→ **PROBLEM DESCRIPTION**
Each of the entries below is to be written out exactly, and the images skipped.

** Opening DATA RECORDS block **

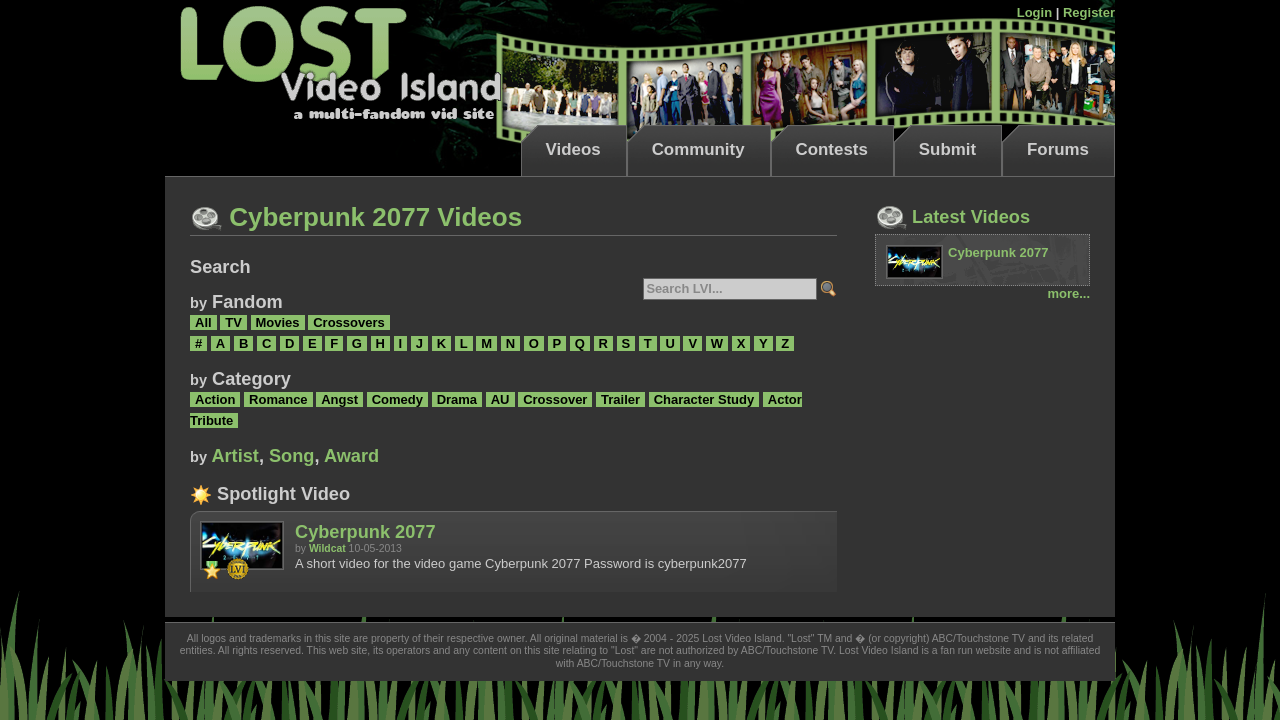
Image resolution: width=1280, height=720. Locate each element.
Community (698, 149)
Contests (832, 149)
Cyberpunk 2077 (365, 532)
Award (351, 456)
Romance (278, 399)
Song (291, 456)
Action (215, 399)
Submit (947, 149)
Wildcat (327, 548)
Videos (573, 149)
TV (233, 322)
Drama (457, 399)
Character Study (704, 399)
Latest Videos (952, 217)
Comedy (397, 399)
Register (1089, 12)
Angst (339, 399)
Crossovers (349, 322)
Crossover (555, 399)
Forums (1058, 149)
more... (1068, 293)
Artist (235, 456)
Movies (278, 322)
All (203, 322)
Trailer (620, 399)
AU (500, 399)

** Closing DATA RECORDS block **

→ **RESPONSE FOR THIS EXERCISE**
Image resolution: width=1280, height=720. Locate each element.
Community (698, 149)
Contests (832, 149)
Cyberpunk 2077 (365, 532)
Award (351, 456)
Romance (278, 399)
Song (291, 456)
Action (215, 399)
Submit (947, 149)
Wildcat (327, 548)
Videos (573, 149)
TV (233, 322)
Drama (457, 399)
Character Study (704, 399)
Latest Videos (952, 217)
Comedy (397, 399)
Register (1089, 12)
Angst (339, 399)
Crossovers (349, 322)
Crossover (555, 399)
Forums (1058, 149)
more... (1068, 293)
Artist (235, 456)
Movies (278, 322)
All (203, 322)
Trailer (620, 399)
AU (500, 399)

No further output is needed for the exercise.